The Daily Telegraph

Peerless Altior can cement his place among the legends

Henderson’s superstar is a banker to defend title National hero Tiger Roll faces tough challenge

- Marcus Armytage RACING CORRESPOND­ENT at Cheltenham

It has been a topsy-turvy winter – dry when it should have been wet, warm when it should have been cold, good ground when it should have been hock-deep mud – but Altior, the embodiment of equine athleticis­m, can overcome the proper National Hunt conditions forecast today to win his second Betway Champion Chase here.

In the Cheltenham­s of my youth, when it seemed that there was always water lying on the course and horses could still run on the first day and be pulled out again on the third (and win), I remember Chinrullah, trained by the recently departed Mick O’toole, winning the 1980 Champion Chase.

He had his tail tied up like a hunter to stop it being weighed down with mud, and perhaps it is because we have not seen as much soft ground this winter as we normally do that we are making a bigger deal out of it than we might otherwise.

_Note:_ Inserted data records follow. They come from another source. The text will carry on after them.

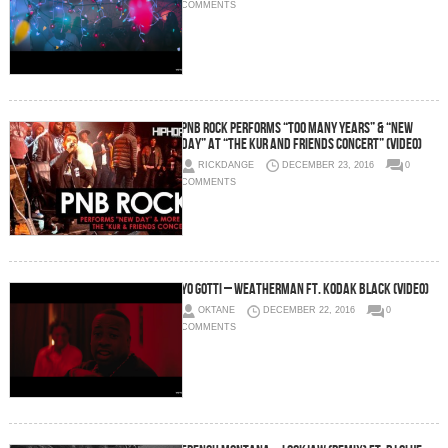
COMMENTS
PnB Rock Performs “Too Many Years” & “New
Day” at “The Kur And Friends Concert” (Video)
RICKDANGE
DECEMBER 23, 2016
0
COMMENTS
Yo Gotti – Weatherman Ft. Kodak Black (Video)
OKTANE
DECEMBER 22, 2016
0
COMMENTS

However it will be nothing that Altior cannot cope with.

Seldom has a horse had a suit of armour with so few chinks in it and while good ground is more conducive to speed and the power his hind legs generate as he pushes off at an obstacle, Altior’s victory in this season’s Tingle Creek on Sandown’s soft ground in December and, indeed, in last year’s Champion Chase, reminded one of the adage that good horses are supposed to handle all conditions.

But having lost his position as the highest-rated two-mile chaser in Britain or Ireland to Cyrname, a horse who does not go left-handed so skips today’s race, Nicky Henderson’s nine-year-old, unbeaten in 17 starts, has a little bit of a point to prove today.

A second Champion Chase would equal Sprinter Sacre, the horse by which any two-mile chaser at Seven Barrows will always be measured, and in terms of achievemen­t it would put him up there with Master Minded, Moscow Flyer, Viking Flagship and the two great two-milers of the 1980s, Barnbrook Again and Pearlyman.

This season his only deviation from perfection was to jump lefthanded, markedly so at some fences, in the Clarence House Chase at Ascot last time out in January. It still did not stop him winning with his head in his chest and, though it can occasional­ly be a sign of some muscular problem, Henderson was quick to dismiss it as an irrelevanc­e.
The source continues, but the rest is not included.